Venkatashiva B Reddy, Yadlapalli S Kusuma, Chandrakant S Pandav, Anil Kumar Goswami, Anand Krishnan
Centre for Community Medicine, All India Institute of Medical Sciences, New Delhi, India.
Introduction: Over a period, tribal population has migrated to cities in search of livelihood. Data on various health problems of the tribes are sparse. Sugalis constitute the third largest tribe in Andhra Pradesh and have settlements in urban areas. Objective: To estimate the prevalence of malnutrition, diarrhea, and acute respiratory infections (ARI) among under-five children of Sugali tribe living in Chittoor district of Andhra Pradesh state in South India. Materials and Methods: A community-based cross-sectional study was conducted in four community blocks/mandals in 2012. A total of 500 Sugali households with under-five were identified. Demographic details, episodes of diarrhea, and ARI among under-five children and treatment/care seeking behavior were collected from mothers/care givers by interview. Nutritional status was assessed using new WHO standards. Results: Of the total 669 children in these 500 households, 343 (51.3%) were girls and 326 (48.7%) were boys.
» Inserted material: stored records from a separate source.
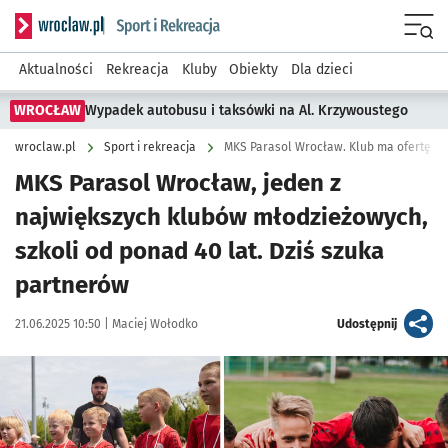
Serwis informacyjny wroclaw.pl podserwis: Sport i rekreacja
Menu
Aktualności
Rekreacja
Kluby
Obiekty
Dla dzieci
WROCŁAW
Wypadek autobusu i taksówki na Al. Krzywoustego
wroclaw.pl
Sport i rekreacja
MKS Parasol Wrocław. Klub ma ofertę d
MKS Parasol Wrocław, jeden z
największych klubów młodzieżowych,
szkoli od ponad 40 lat. Dziś szuka
partnerów
Data publikacji:
Autor:
artykuł
21.06.2025 10:50 |
Maciej Wołodko
Udostępnij
Kliknij, aby powiększyć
In the last 1 month, 21.4% (18.4-24.6) reported diarrhea and 51.6% (47.7-55.3) reported ARI. The prevalence of underweight, wasting, and stunting among under-five children was 32.7% (29.1-36.4), 18.3% (15.3-21.4), and 38.3% (34.2-41.9), respectively. Majority (70%) sought treatment for illness in modern system of medicine and only few continued with the practice of herbs and traditional medicine. Discussion: Despite living in urban area, the tribal children had high prevalence of malnutrition, diarrhea, and ARI, though lower compared to other tribes in India possibly due to improved access to health care services. Efforts need to be strengthened for social inclusion of tribes into mainstream.
Keywords: Acute respiratory tract infection, diarrhea, malnutrition, scheduled tribe, treatment seeking behavior.